This approach achieves more stable and better results than the previous study. Although the AUC value in the test dataset did not improve by much (from 0.65 to 0.69), the dispersion of the AUC values in the CV was much lower in this study than its predecessor. Therefore, despite a modest improvement, the results are more reliable, which is an important aspect of clinical practice. Moreover, these results must be considered with the limitations added to the database (in line with objective 3 of this study). First, some variables were removed, such as baseline data (age, how long ago the patient was diagnosed with the disease, some baseline questionnaires, etc.), as some variables may have caused problems regarding replicability and transfer to other sites. For example, there are variables that are not very commonly extracted (such as left ventricular ejection), and some local questionnaires are not used worldwide. Moreover, these variables are not very predictive since they do not represent the patient’s daily information. Second, customized patient alerts were discarded to avoid conflicts with the clinician’s expertise when transferring the patient to other locations. Finally, for the last four years of the study period, the use of home treatments was recorded; therefore, this missed information may mislead the training process.

In the previous study, only the weight trend was used. In this study, the trend of the rest of the variables was analyzed to check if they might be a CDE predecessor. Unfortunately, the Boruta feature selection filter discards most of these variables. Therefore, we conclude that the trend is not significant in the rest of the variables, at least in the context of this study.

Once the models were trained, the impact of each variable on the prediction performance was studied. In the case of XGBoost, the most important variables are related to the last-day recordings of vital variables. Regarding the questionnaires, the most important variables are those concerning well-being, ankles, and orthopnoea. Patient self-assessments are also useful for predicting mortality and hospitalization. In the literature, strong correlations have been observed between the scores and functional class and the number of HF CDEs that require hospitalizations: worse self-assigned scores are associated with increased hospitalization rates, a worse quality of life, and decreased survival [33,34,35]. These variables are expected to be the indicators of HF cardiac decompensation because they indicate the worsening of the patient. Although this analysis can be conducted using the XGBoost model, logistic regression feature importance traditionally provides a much better comprehension of the model behavior. In this case, we found that weight gain is the most important variable (taking into account the importance that it gives to all weight variables), which is in agreement with the literature: Chaudhry et al. [14] found significant increases in body weight, beginning at least 1 week before hospitalization for HF. Moreover, during this time period, the risk of HF hospitalization increases in a monotonic fashion with increasing amounts of weight gain. Changes in weight, especially over short periods of time, can be good indicators of volemic worsening. However, many studies on this subject are controversial, indicating that little or no weight gain is observed before an episode of decompensation or that modest weight loss is observed after the clinical compensation of an acute HF CDE. In many cases, cardiac decompensation may occur, not due to the build-up of fluid but due to water redistribution from the periphery to the lungs via neurohumoral and inflammatory acute activation, leading to cardiac and vascular alterations that promote reduced venous capacitance and increased peripheral arterial resistance [36].

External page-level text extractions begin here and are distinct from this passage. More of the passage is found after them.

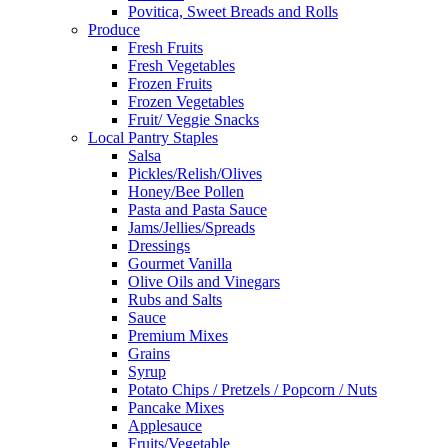
Povitica, Sweet Breads and Rolls
Produce
Fresh Fruits
Fresh Vegetables
Frozen Fruits
Frozen Vegetables
Fruit/ Veggie Snacks
Local Pantry Staples
Salsa
Pickles/Relish/Olives
Honey/Bee Pollen
Pasta and Pasta Sauce
Jams/Jellies/Spreads
Dressings
Gourmet Vanilla
Olive Oils and Vinegars
Rubs and Salts
Sauce
Premium Mixes
Grains
Syrup
Potato Chips / Pretzels / Popcorn / Nuts
Pancake Mixes
Applesauce
Fruits/Vegetable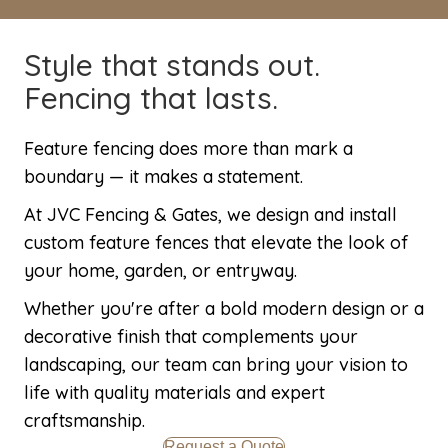
Style that stands out.
Fencing that lasts.
Feature fencing does more than mark a
boundary — it makes a statement.
At JVC Fencing & Gates, we design and install
custom feature fences that elevate the look of
your home, garden, or entryway.
Whether you're after a bold modern design or a
decorative finish that complements your
landscaping, our team can bring your vision to
life with quality materials and expert
craftsmanship.
Request a Quote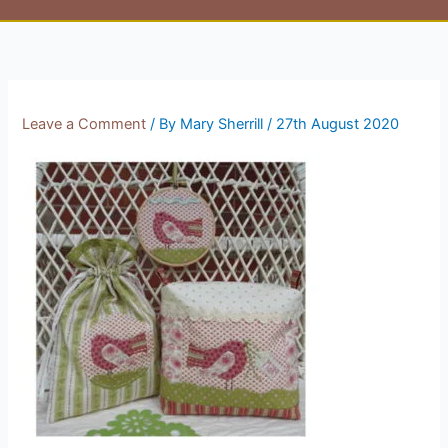
Leave a Comment
/ By
Mary Sherrill
/
27th August 2020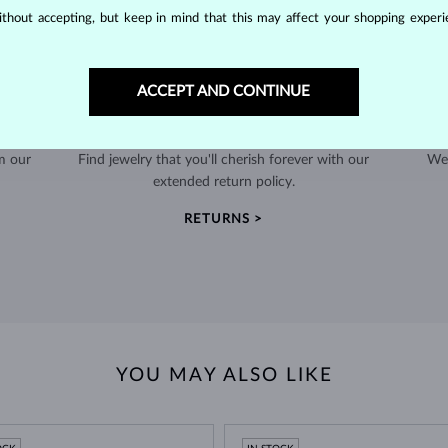
thout accepting, but keep in mind that this may affect your shopping experie
ACCEPT AND CONTINUE
60-DAY RETURNS
m our
Find jewelry that you'll cherish forever with our
We 
extended return policy.
RETURNS >
YOU MAY ALSO LIKE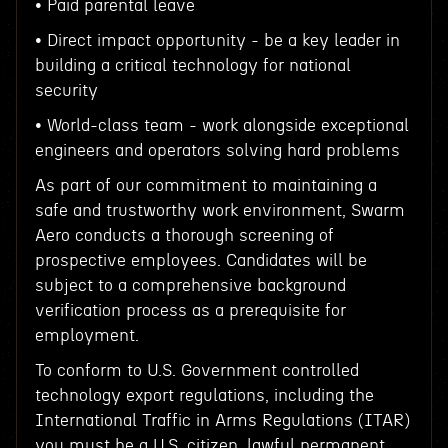
• Paid parental leave
• Direct impact opportunity - be a key leader in
building a critical technology for national
security
• World-class team - work alongside exceptional
engineers and operators solving hard problems
As part of our commitment to maintaining a
safe and trustworthy work environment, Swarm
Aero conducts a thorough screening of
prospective employees. Candidates will be
subject to a comprehensive background
verification process as a prerequisite for
employment.
To conform to U.S. Government controlled
technology export regulations, including the
International Traffic in Arms Regulations (ITAR)
you must be a U.S. citizen, lawful permanent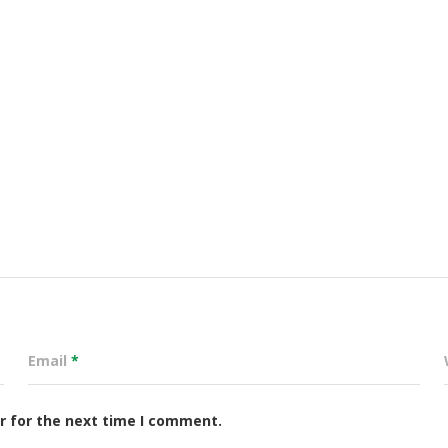
Email
*
r for the next time I comment.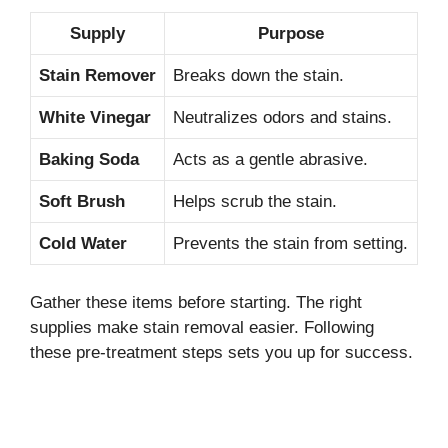
Supply
Purpose
Stain Remover
Breaks down the stain.
White Vinegar
Neutralizes odors and stains.
Baking Soda
Acts as a gentle abrasive.
Soft Brush
Helps scrub the stain.
Cold Water
Prevents the stain from setting.
Gather these items before starting. The right
supplies make stain removal easier. Following
these pre-treatment steps sets you up for success.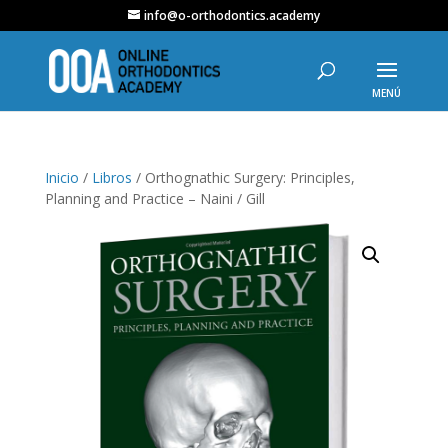
info@o-orthodontics.academy
Inicio
/
Libros
/ Orthognathic Surgery: Principles,
Planning and Practice – Naini / Gill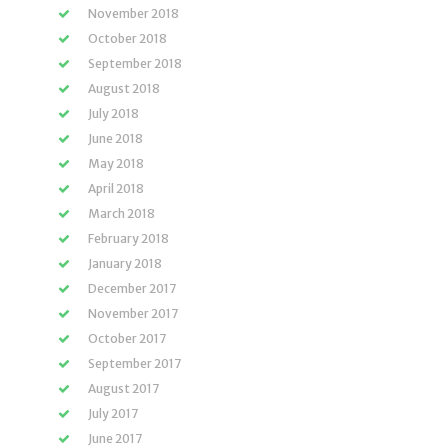
November 2018
October 2018
September 2018
August 2018
July 2018
June 2018
May 2018
April 2018
March 2018
February 2018
January 2018
December 2017
November 2017
October 2017
September 2017
August 2017
July 2017
June 2017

Moreover, the feature importance of logistic regression (see Figure 6) provides additional insights. The answers in the questionnaire regarding the final days of well-being, ankles, and orthopnoea provide relevant information about the increased risk of suffering from decompensation. On the contrary, we can appreciate that if a patient can go walking, as on previous days (Table 2, tag “Walks”), they are more likely to not experience decompensation. All of this information, which could seem trivial, is confirmed using a real data analysis. The clear explainability of the logistic regression model inclines clinicians to rely on this model and effectively implement it in their daily workflow.

On the contrary, logistic regression explainability has also made it easier to detect apparent contradictions. This is the case for the ankles’ variables. The values from the last day and two days before diagnosis have a risk-increasing impact, but the value for one day before has a decreasing risk impact. There is no clear explanation for this paradox; therefore, future work should be carried out to analyze whether this variable should be included in or removed from the study.

By comparing the feature importance from both XGBoost and logistic regression, “Heart_rate_0” appears to be highly significant in XGBoost (see Figure 4), but not so much in the logistic regression (see Figure 6). This could be explained by the inherent characteristic of the heart rate variable, where extreme high and low values are considered bad (in any patient, not specific to HF) and the middle values are adequate. XGBoost can handle this because it is based on trees and can thus differentiate between high and low values. In addition, because of this double split, this variable is used more often by the trees, and, hence, it has higher importance than its real impact. Logistic regression cannot handle these high and low values; therefore, it gives heart rate variables less importance because it cannot learn from them.

In addition, this model can be very helpful to clinicians for prioritizing patient care. Although it is not perfectly classified, it can attribute a risk value to each patient that can be used to carry out a triage. Given that clinicians closely review patients’ statuses and make regular calls if they notice that something is not right, this risk value can provide a way to prioritize patients who are deemed to be in the worst shape. This approach avoids the principal problem that predictive models have in clinic practice (the aim is to avoid, at all costs, the casuistry in which a patient is not attended to because their estimated risk is low); it only changes the attendance order of patients so that all patients will be attended to.

Moreover, the models implemented in this study can be used to assess the impact of each variable in each prediction. This feature is very useful in the actual clinical practice because it allows the clinicians to perceive the reasoning for the high/low risk of a patient. This feature improves clinicians’ reliability in risk assessments; therefore, it is more likely that they will use it.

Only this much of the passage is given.